1066 and All That states (sensibly, I think) that history is what you remember. More than that; at least for me, history is how you respond to what you remember–and perhaps what those responses lead you to.
You can turn inward, recalling only the good things and staying inside the value equivalent of a walled garden, or you can move outward, using what you know to help figure out other things.
I’m descended from Highlanders. I remember my father talking to our upstairs neighbor in Detroit, who was (of course) also from Cape Breton. Frank said to my dad, “Wouldn’t it be great, Hughie, if we could go back to Scotland?”
I don’t think anyone in Frank Gillis’s family had been within a thousand miles of Scotland for two hundred years, except perhaps during two world wars–but this was Frank’s attitude (and my dad’s). Scotland for them was like Paris for Hemingway: a moveable feast, only with more MacDougals.

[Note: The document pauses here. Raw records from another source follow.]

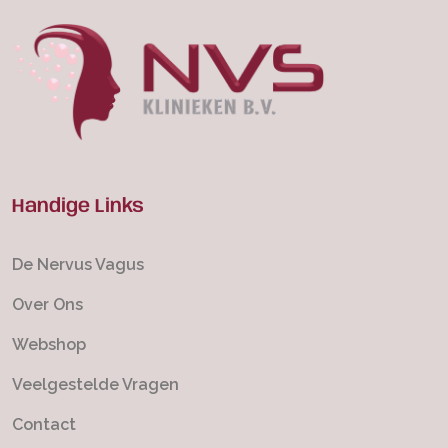
Handige Links
De Nervus Vagus
Over Ons
Webshop
Veelgestelde Vragen
Contact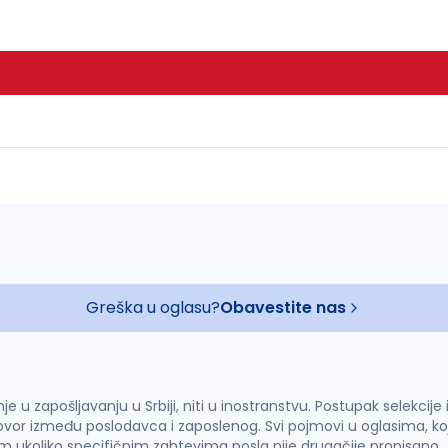
Greška u oglasu?
Obavestite nas
u zapošljavanju u Srbiji, niti u inostranstvu. Postupak selekcije
vor između poslodavca i zaposlenog. Svi pojmovi u oglasima, ko
im ukoliko specifičnim zahtevima posla nije drugačije propisano.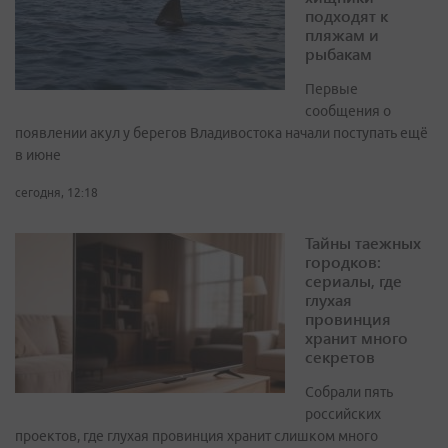
подходят к
пляжам и
рыбакам
Первые
сообщения о
появлении акул у берегов Владивостока начали поступать ещё
в июне
сегодня, 12:18
Тайны таежных
городков:
сериалы, где
глухая
провинция
хранит много
секретов
Собрали пять
российских
проектов, где глухая провинция хранит слишком много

I treasure this connection to a small place, though not as a Celtic Disneyland frozen in time. I know a little of how my ancestors came to Canada, and then my parents to the States. That knowledge, I think, helps me connect a little with the origins, the journeys, and the memories held by others.
I don’t see Bonnie Prince Charlie as a noble hero, but today’s the anniversary of the last battle on the island of Britain. Jacobite forces under Prince Charlie were crushed by the army of the Duke of Cumberland, son of King George II, on April 16, 1746. The site is known by two names: Drumossie and Culloden.